## anonymous one year ago find the exact value of cos(sin^-1(3/5))

1. anonymous

Do you have a calculator?

2. anonymous

I got $$\huge \frac{4}{5}$$

3. Michele_Laino

If \theta is such that: $\Large \theta = \arcsin \left( {\frac{3}{5}} \right)$ then you have to compute this: $\Large \cos \theta$

4. anonymous

were not suppose to use calculator :/

5. anonymous

whats arc sin?

6. Michele_Laino

ok! now we have: $\Large \sin \theta = \frac{3}{5}$ am I right?

7. Michele_Laino

it is another way to mean sin^-1

8. Michele_Laino

so, if we apply the fundamental identity: $\Large {\left( {\cos \theta } \right)^2} + {\left( {\sin \theta } \right)^2} = 1$ we can write: $\Large \cos \theta = \pm \sqrt {1 - {{\left( {\sin \theta } \right)}^2}} = \pm \sqrt {1 - {{\left( {\frac{3}{5}} \right)}^2}} = ...?$

9. anonymous

let 2 sin^-1(3/5) = A sin^-1(3/5) = A/2 sin(A/2) = 3/5 cos A = 1 - 2sin^2(A/2) = 1 - 2(9/25) = 7/25 Thus cos [ 2sin^-1(3/5)] = cos A = 7/25 I found this answer but where could they have gotten 9 from?

10. Michele_Laino

no, we have: cos(A/2) =sqrt(1 - sin^2(A/2)

11. anonymous

wait so the way they did it is wrong?

12. Michele_Laino

yes!
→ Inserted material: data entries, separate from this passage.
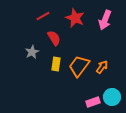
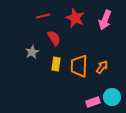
red line: rotated 16 degrees clockwise
orange trapezoid: rotated 35 degrees counterclockwise
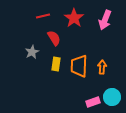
red star: moved 1 px left; rotated 12 degrees clockwise
orange arrow: rotated 32 degrees counterclockwise
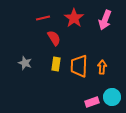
red line: moved 2 px down
gray star: moved 7 px left, 11 px down; rotated 24 degrees counterclockwise
pink rectangle: moved 1 px left
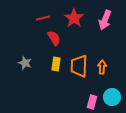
pink rectangle: rotated 56 degrees counterclockwise
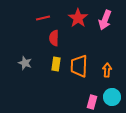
red star: moved 4 px right
red semicircle: rotated 147 degrees counterclockwise
orange arrow: moved 5 px right, 3 px down
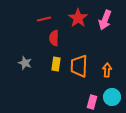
red line: moved 1 px right, 1 px down
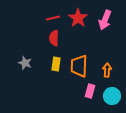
red line: moved 9 px right, 1 px up
cyan circle: moved 1 px up
pink rectangle: moved 2 px left, 11 px up
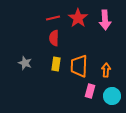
pink arrow: rotated 24 degrees counterclockwise
orange arrow: moved 1 px left
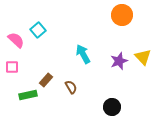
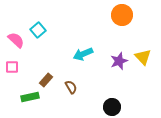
cyan arrow: rotated 84 degrees counterclockwise
green rectangle: moved 2 px right, 2 px down
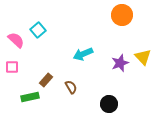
purple star: moved 1 px right, 2 px down
black circle: moved 3 px left, 3 px up
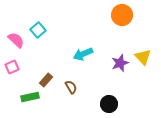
pink square: rotated 24 degrees counterclockwise
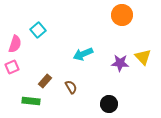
pink semicircle: moved 1 px left, 4 px down; rotated 66 degrees clockwise
purple star: rotated 24 degrees clockwise
brown rectangle: moved 1 px left, 1 px down
green rectangle: moved 1 px right, 4 px down; rotated 18 degrees clockwise
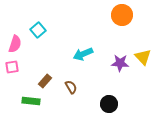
pink square: rotated 16 degrees clockwise
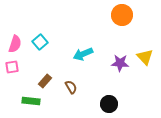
cyan square: moved 2 px right, 12 px down
yellow triangle: moved 2 px right
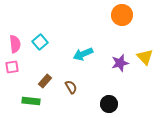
pink semicircle: rotated 24 degrees counterclockwise
purple star: rotated 18 degrees counterclockwise
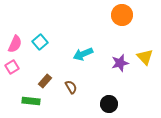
pink semicircle: rotated 30 degrees clockwise
pink square: rotated 24 degrees counterclockwise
I think so!

13. Michele_Laino

it is not necessary to work with A/2. Please apply my procedure

14. Michele_Laino

I used +/- since we have two square roots

15. Michele_Laino

for example: $\Large \sqrt 4 = \pm 2$

16. anonymous

Wait so how would your work look like then?

17. anonymous

Because your procedure is confusing me even more lol

18. Michele_Laino

since we have: $\Large \sin \theta = \frac{3}{5}$ then we can write: $\Large \cos \theta = \pm \sqrt {1 - {{\left( {\sin \theta } \right)}^2}} = \pm \sqrt {1 - {{\left( {\frac{3}{5}} \right)}^2}} = ...?$

19. anonymous

is this a half angle formula?

20. Michele_Laino

no, it is not a bisection formula

21. Michele_Laino

hint: $\Large \sqrt {1 - {{\left( {\frac{3}{5}} \right)}^2}} = \sqrt {1 - \frac{9}{{25}}} = \sqrt {\frac{{25 - 9}}{{25}}} = ...?$

22. anonymous

Is there another way to do it? becauase our teacher didn't show us that formula.

23. Michele_Laino

Sincerely speaking, it is the unique way that I know

24. anonymous

but whats wrong with the method i used? im still not understanding

25. Michele_Laino

your method is correct, nevertheless you have to find cos(A/2) not cos(A)

26. Michele_Laino

you have used the subsequent bisection formula: $\Large {\left\{ {\sin \left( {\frac{\theta }{2}} \right)} \right\}^2} = \frac{{1 - \cos \theta }}{2}$

27. anonymous

This question just got worse so I used something else but idk if its riight..

28. Michele_Laino

the computation of your image is correct

29. anonymous

So is 7/25 right then??

30. anonymous

@Michele_Laino

31. Michele_Laino

we can write this: $\Large \sin \theta = \frac{3}{5} \Rightarrow \cos \left( {2\theta } \right) = \frac{7}{{25}}$

32. anonymous

@Michele_Laino lol what does that mean tho? XD can you explain it?

33. Michele_Laino

it is simple: since $\Large \sin \theta = \frac{3}{5}$ then: $\Large \cos \theta = \pm \sqrt {1 - {{\left( {\sin \theta } \right)}^2}} = \pm \sqrt {1 - {{\left( {\frac{3}{5}} \right)}^2}} = \pm \frac{4}{5}$ Now we use the duplication formula: $\Large \begin{gathered} \cos \left( {2\theta } \right) = {\left( {\cos \theta } \right)^2} - {\left( {\sin \theta } \right)^2} = \hfill \\ \hfill \\ = {\left( {\frac{4}{5}} \right)^2} - {\left( {\frac{3}{5}} \right)^2} = \frac{{16}}{{25}} - \frac{9}{{25}} = \frac{{16 - 9}}{{25}} = \frac{7}{{25}} \hfill \\ \end{gathered}$

34. anonymous

ohh alright its the double angle formula too!